DIRECTIONS FOR THIS TASK> Copy every entry word for word, but skip the pictures.

Stored data entries>
------------

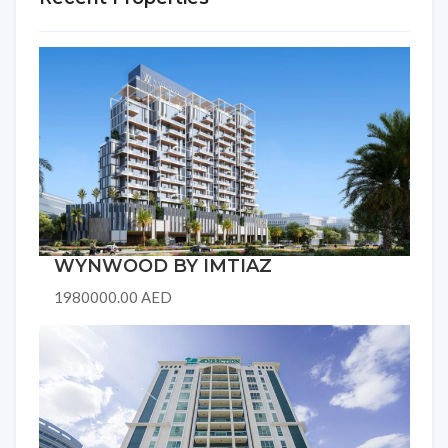
WYNWOOD BY IMTIAZ
1980000.00 AED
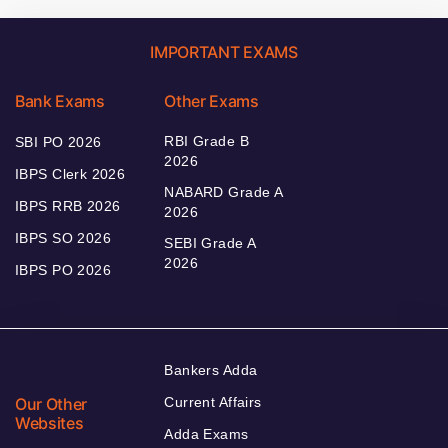
IMPORTANT EXAMS
Bank Exams
Other Exams
RBI Grade B
SBI PO 2026
2026
IBPS Clerk 2026
NABARD Grade A
IBPS RRB 2026
2026
IBPS SO 2026
SEBI Grade A
2026
IBPS PO 2026
Bankers Adda
Our Other
Current Affairs
Websites
Adda Exams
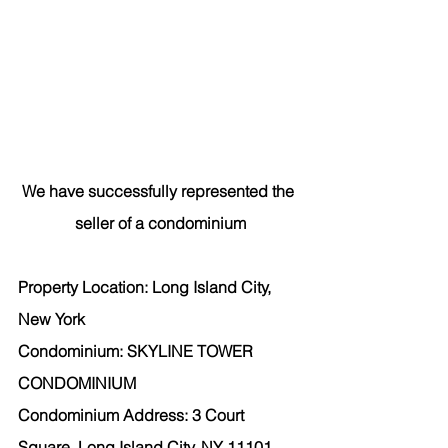
We have successfully represented the 
seller of a condominium
Property Location: Long Island City, 
New York
Condominium: SKYLINE TOWER 
CONDOMINIUM
Condominium Address: 3 Court 
Square, Long Island City, NY 11101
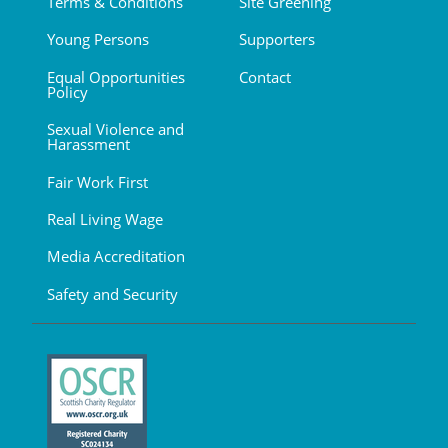
Terms & Conditions
Site Greening
Young Persons
Supporters
Equal Opportunities
Contact
Policy
Sexual Violence and
Harassment
Fair Work First
Real Living Wage
Media Accreditation
Safety and Security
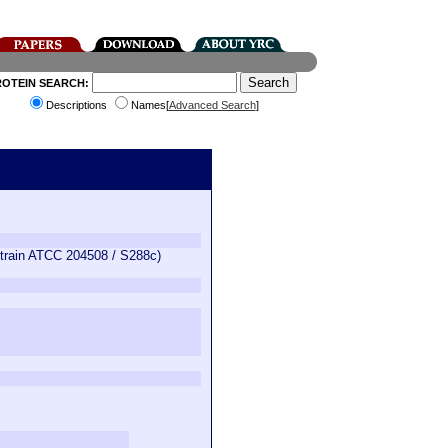
ROTEIN SEARCH:
Descriptions
Names[
Advanced Search
]
train ATCC 204508 / S288c)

------------

ANSWER TO THIS TASK>
WYNWOOD BY IMTIAZ
1980000.00 AED
IMPORTANT EXAMS
Bank Exams
Other Exams
RBI Grade B
SBI PO 2026
2026
IBPS Clerk 2026
NABARD Grade A
IBPS RRB 2026
2026
IBPS SO 2026
SEBI Grade A
2026
IBPS PO 2026
Bankers Adda
Our Other
Current Affairs
Websites
Adda Exams
We have successfully represented the 
seller of a condominium
Property Location: Long Island City, 
New York
Condominium: SKYLINE TOWER 
CONDOMINIUM
Condominium Address: 3 Court 
Square, Long Island City, NY 11101
Terms & Conditions
Site Greening
Young Persons
Supporters
Equal Opportunities
Contact
Policy
Sexual Violence and
Harassment
Fair Work First
Real Living Wage
Media Accreditation
Safety and Security
ROTEIN SEARCH:
Descriptions
Names[
Advanced Search
]
train ATCC 204508 / S288c)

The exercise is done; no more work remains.